Jakarta public 'can help' war on terror

Iman Mahditama in Jakarta/The Jakarta Post
Asia News Network

Jakarta (The Jakarta Post/ANN) - The Jakarta Police held a meeting with representatives of municipalities and regencies in Greater Jakarta yesterday in an effort to tackle possible terror threats and placed emphasis on how communities were an important part of preventing future attacks.

At the meeting, which came fresh on the heels of a series of terror-linked incidents in the capital over the last seven days, Jakarta Police chief Insp. Gen. Untung S. Rajab urged community leaders to be more proactive in compiling profiles of residents in their neighbourhoods.

"Everyone, not just police officers, must feel a responsibility to keep the city safe and secure. Neighbourhood units [RT] and community units [RW] chiefs must be more sensitive to all goings-on in their neighbourhoods," he said at the meeting, which was held at Jakarta Police headquarters.

According to Rajab, community leaders must increase their vigilance so that they can spot suspicious behavior in their areas immediately.

"If they see a house continually empty, they have to ask why. If they see someone who often receives guests late at night, they have to ask why. They have to ask questions and get answers. It is their right and responsibility."

The statements came mere days after the police arrested several suspected militants across Greater Jakarta. The suspects are believed to be connected to the terror-linked shootings in Surakarta, Central Java, that killed one policeman last month.

Police have also confiscated bomb-making materials in Tambora, West Jakarta, and in Beji, Depok, where a bomb exploded prematurely on Saturday night, injuring at least three people.

On Monday morning, police raided a house in Bojonggede, Bogor, after a tenant Arif, 26, was linked to the Depok bomb blast. In the house police seized pipes that had been cut into pieces and filled with explosives, along with notes on how to make bombs.

In light of these terror-linked incidents, Jakarta Police deputy chief Brig. Gen. Suhardi Alius urged Jakartans to develop a "crisis sense".

"The bombers in Depok had moved into the so-called Pondok Bidara orphanage [where the blast occurred] for a whole month. Why didn't anyone ask where the orphans were, or why there were no orphanage activities taking place in the building?" he said.

Bekasi Mayor Rahmat Effendi said an ever-increasing egoism and individualism among urbanites may have made them less alert to their surroundings.

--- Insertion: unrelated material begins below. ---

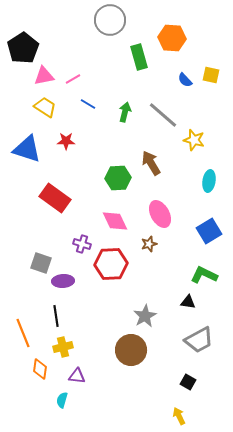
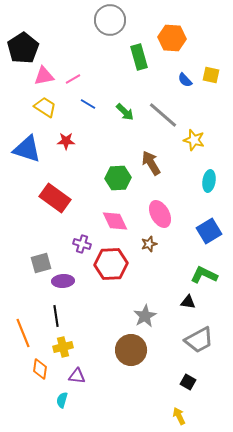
green arrow: rotated 120 degrees clockwise
gray square: rotated 35 degrees counterclockwise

"However, as egoistic and individualistic as we can be, we still live with one another in this big city and that involves a moral obligation to get to know one another and keep each other safe at the very least," he said.

South Tangerang Mayor Airin Rachmi Diany said that the requirement of newcomers to report to community leaders within a day of their arrival should be reinforced in light of the recent incidents.

"It must be more than just placing warning stickers on neighbourhood entrance gates. I believe that reporting to community leaders will do much to prevent possible terror threats," she said.

Alius went one step further by suggesting punishments for newcomers who failed to report their arrival within a day.

"Perhaps [the newcomers] can be reported to the police, because people will usually be frightened by that," he said.

Meanwhile, security measures across Greater Jakarta have been increased in the days after the incidents in Tambora and Depok.

Depok Police chief Sr. Comr. Mulyadi Kaharni said that more officers were deployed during night patrols and that security in border areas had been strengthened. They also conducted random identification document inspections in the street, Kaharni said.

Such raids were also conducted in Tangerang, west of Jakarta, Tangerang Police said. The raids were reportedly conducted on numerous major thoroughfares throughout the city.

"The raids were conducted in anticipation of various crimes, including terrorism," Tangerang Police chief Sr. Comr. Wahyu Widada said, as quoted by tempo.co.

Buildings in Jakarta are also visibly increasing security measures by employing more security guards on their entrance gates.

Indonesian Shopping Centre Association chief Stefanus Ridwan told The Jakarta Post recently that the association had warned all security guards in malls across the city to increase their vigilance.